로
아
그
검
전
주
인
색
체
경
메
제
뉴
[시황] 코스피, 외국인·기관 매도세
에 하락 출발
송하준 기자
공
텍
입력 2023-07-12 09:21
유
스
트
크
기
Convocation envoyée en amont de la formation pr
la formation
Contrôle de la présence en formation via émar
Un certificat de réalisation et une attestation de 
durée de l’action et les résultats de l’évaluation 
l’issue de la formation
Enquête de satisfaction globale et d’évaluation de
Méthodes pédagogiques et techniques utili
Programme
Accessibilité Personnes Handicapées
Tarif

----

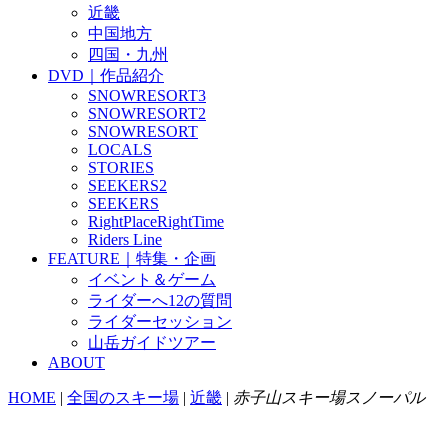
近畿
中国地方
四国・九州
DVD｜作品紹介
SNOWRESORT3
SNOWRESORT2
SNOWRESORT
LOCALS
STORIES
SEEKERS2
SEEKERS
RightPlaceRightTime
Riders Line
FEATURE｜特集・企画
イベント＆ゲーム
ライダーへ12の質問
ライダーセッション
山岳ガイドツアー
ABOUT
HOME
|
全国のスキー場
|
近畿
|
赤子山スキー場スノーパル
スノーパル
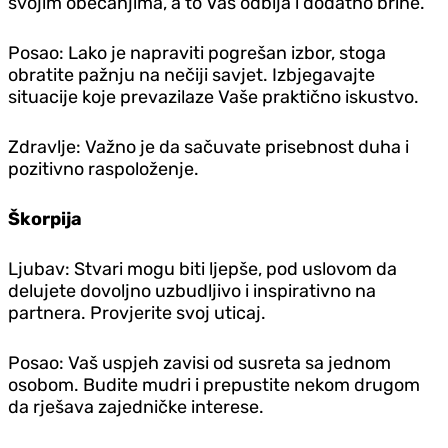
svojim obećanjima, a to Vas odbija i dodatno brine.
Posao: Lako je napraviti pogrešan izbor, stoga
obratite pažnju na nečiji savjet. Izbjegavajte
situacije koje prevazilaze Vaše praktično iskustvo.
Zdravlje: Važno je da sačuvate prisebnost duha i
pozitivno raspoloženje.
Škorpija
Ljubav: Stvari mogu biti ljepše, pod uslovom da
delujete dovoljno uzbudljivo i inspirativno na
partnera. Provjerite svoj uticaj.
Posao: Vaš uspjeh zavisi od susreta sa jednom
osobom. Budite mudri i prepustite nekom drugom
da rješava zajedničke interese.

----

## Exercise directions:
Locate the string "Posao" in the listing above and copy every line where it occurs.

## Written answer:
Posao: Lako je napraviti pogrešan izbor, stoga
Posao: Vaš uspjeh zavisi od susreta sa jednom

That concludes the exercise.